---------- RAW DATA ----------

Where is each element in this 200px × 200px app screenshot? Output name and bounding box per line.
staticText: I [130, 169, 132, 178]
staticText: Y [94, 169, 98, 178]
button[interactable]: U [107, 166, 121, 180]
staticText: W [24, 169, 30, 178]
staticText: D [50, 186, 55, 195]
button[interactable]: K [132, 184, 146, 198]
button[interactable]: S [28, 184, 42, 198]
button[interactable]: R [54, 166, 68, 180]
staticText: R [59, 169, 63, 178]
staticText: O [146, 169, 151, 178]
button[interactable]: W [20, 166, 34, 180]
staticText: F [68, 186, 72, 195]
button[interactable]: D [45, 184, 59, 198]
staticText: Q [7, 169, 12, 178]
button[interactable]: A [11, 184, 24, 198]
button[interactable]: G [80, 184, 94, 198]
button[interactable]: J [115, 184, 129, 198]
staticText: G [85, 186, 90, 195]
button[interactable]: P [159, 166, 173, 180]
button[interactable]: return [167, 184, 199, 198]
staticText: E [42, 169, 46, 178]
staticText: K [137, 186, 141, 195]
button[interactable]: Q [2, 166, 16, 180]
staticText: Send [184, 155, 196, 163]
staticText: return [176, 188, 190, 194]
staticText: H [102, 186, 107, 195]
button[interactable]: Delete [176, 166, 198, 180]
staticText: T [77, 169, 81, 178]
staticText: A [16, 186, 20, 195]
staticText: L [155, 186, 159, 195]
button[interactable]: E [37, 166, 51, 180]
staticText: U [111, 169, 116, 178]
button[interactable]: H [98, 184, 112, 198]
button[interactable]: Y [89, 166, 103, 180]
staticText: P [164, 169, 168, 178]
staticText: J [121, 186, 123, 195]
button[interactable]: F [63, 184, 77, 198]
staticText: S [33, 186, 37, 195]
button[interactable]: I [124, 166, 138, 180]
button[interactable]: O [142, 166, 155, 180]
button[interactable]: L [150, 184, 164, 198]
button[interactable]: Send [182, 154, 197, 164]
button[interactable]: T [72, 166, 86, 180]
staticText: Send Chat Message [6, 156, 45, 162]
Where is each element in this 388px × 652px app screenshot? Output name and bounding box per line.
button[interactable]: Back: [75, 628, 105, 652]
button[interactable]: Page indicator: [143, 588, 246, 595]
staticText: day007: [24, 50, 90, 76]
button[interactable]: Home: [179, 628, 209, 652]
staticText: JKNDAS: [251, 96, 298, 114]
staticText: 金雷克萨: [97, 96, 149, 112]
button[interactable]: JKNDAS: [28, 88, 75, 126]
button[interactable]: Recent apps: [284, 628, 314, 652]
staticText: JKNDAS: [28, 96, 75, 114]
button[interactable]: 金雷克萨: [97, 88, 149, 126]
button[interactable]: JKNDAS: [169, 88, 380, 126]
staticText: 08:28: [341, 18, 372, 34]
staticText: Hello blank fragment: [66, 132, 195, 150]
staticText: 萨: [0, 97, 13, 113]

----------

**EXERCISE**
Find every line in the records above that holds the word "bounding", and copy each one.

**PROBLEM SOLUTION**
Where is each element in this 200px × 200px app screenshot? Output name and bounding box per line.
Where is each element in this 388px × 652px app screenshot? Output name and bounding box per line.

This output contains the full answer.